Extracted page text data
Content starts

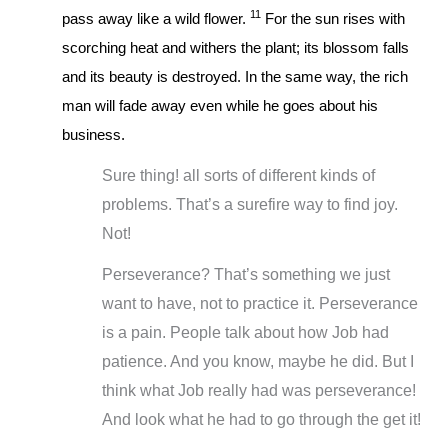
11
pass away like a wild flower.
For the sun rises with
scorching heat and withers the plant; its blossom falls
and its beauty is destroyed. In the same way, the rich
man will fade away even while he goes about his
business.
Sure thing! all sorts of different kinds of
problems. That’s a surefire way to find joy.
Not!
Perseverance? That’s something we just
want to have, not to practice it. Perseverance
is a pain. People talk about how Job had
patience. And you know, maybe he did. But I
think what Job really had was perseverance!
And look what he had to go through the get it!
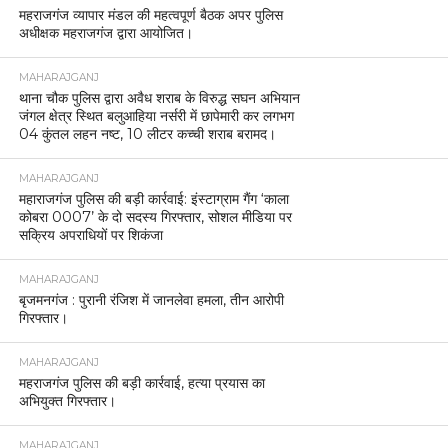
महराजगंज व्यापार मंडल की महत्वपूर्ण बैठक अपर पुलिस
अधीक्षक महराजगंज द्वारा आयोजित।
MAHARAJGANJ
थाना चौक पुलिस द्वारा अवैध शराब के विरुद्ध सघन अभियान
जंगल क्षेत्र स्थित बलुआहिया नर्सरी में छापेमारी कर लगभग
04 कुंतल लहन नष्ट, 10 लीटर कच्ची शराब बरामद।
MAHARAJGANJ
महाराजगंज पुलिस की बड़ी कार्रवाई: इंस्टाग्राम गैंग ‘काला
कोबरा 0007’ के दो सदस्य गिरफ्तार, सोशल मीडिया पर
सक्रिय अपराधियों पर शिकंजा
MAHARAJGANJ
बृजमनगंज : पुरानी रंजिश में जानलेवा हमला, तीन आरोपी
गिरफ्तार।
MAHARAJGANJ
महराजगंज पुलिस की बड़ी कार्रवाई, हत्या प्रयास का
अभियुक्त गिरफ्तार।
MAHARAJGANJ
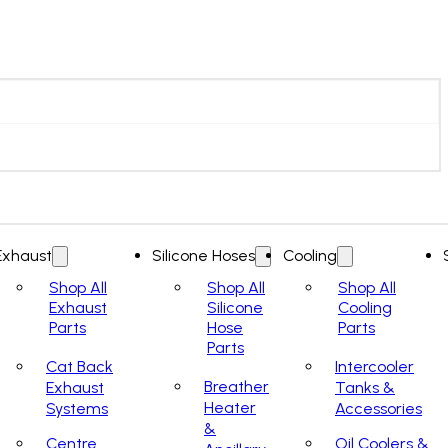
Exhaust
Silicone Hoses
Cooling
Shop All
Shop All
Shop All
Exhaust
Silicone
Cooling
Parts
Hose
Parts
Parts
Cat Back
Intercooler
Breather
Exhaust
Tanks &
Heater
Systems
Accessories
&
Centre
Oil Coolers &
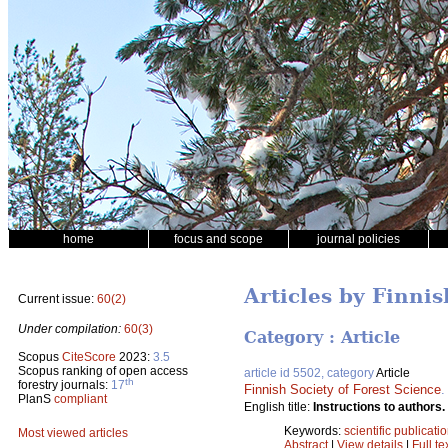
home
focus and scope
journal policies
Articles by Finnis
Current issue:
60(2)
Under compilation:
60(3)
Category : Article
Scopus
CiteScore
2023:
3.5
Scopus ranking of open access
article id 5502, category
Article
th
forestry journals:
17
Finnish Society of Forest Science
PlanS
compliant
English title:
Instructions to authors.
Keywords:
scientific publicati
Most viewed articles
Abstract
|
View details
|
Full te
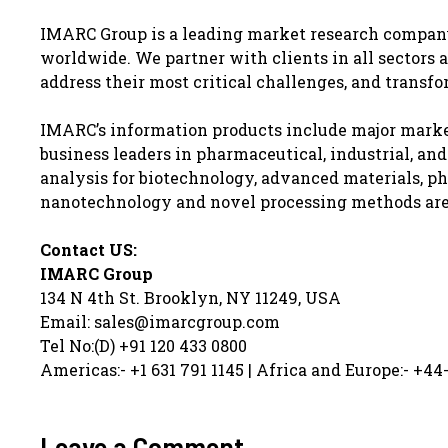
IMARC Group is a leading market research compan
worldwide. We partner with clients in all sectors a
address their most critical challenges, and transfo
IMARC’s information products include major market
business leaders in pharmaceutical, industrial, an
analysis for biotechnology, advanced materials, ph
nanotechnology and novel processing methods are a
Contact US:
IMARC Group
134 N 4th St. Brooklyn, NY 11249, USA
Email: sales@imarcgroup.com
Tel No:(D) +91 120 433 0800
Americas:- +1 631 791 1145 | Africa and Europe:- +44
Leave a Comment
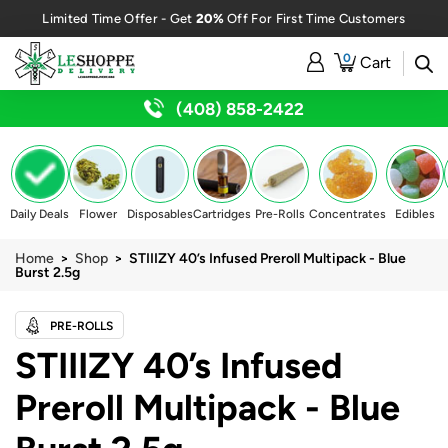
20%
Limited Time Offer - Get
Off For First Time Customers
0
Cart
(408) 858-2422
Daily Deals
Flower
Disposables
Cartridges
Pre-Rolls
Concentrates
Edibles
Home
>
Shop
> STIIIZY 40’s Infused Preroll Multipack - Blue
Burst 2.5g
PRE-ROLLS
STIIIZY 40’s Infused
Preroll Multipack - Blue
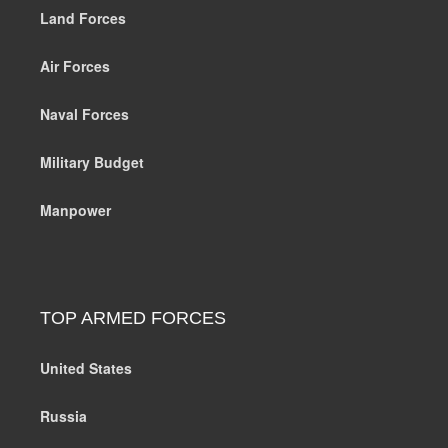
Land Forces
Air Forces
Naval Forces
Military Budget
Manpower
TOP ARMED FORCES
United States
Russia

Content ends
Content starts

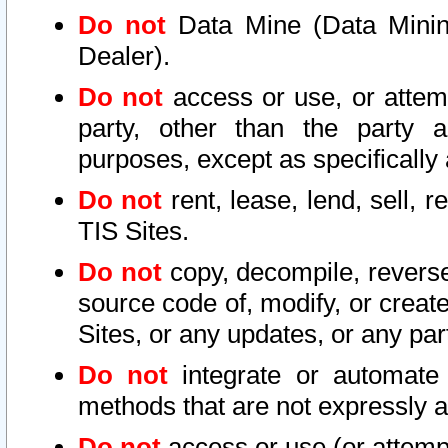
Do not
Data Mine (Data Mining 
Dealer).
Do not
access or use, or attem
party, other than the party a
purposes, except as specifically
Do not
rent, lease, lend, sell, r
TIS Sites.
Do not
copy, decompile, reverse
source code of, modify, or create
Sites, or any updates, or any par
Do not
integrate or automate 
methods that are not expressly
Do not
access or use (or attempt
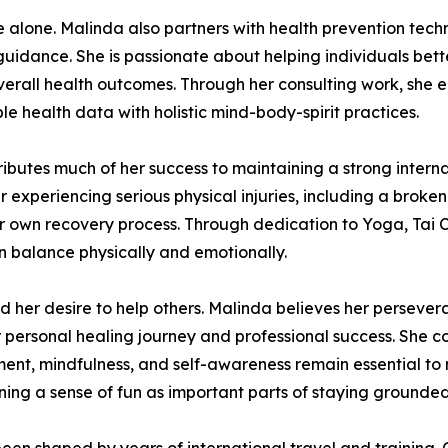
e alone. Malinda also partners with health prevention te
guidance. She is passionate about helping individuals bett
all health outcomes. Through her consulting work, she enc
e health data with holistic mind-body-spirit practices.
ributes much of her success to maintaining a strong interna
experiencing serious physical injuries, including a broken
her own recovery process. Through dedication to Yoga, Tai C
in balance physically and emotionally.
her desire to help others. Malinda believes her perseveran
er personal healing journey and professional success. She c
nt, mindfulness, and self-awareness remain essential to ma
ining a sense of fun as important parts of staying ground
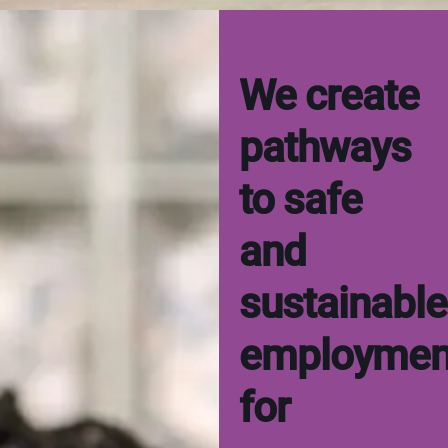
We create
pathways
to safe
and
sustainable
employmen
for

Content ends

The answer must be a single number: the count of lines in the data that contain the word "Infused".

2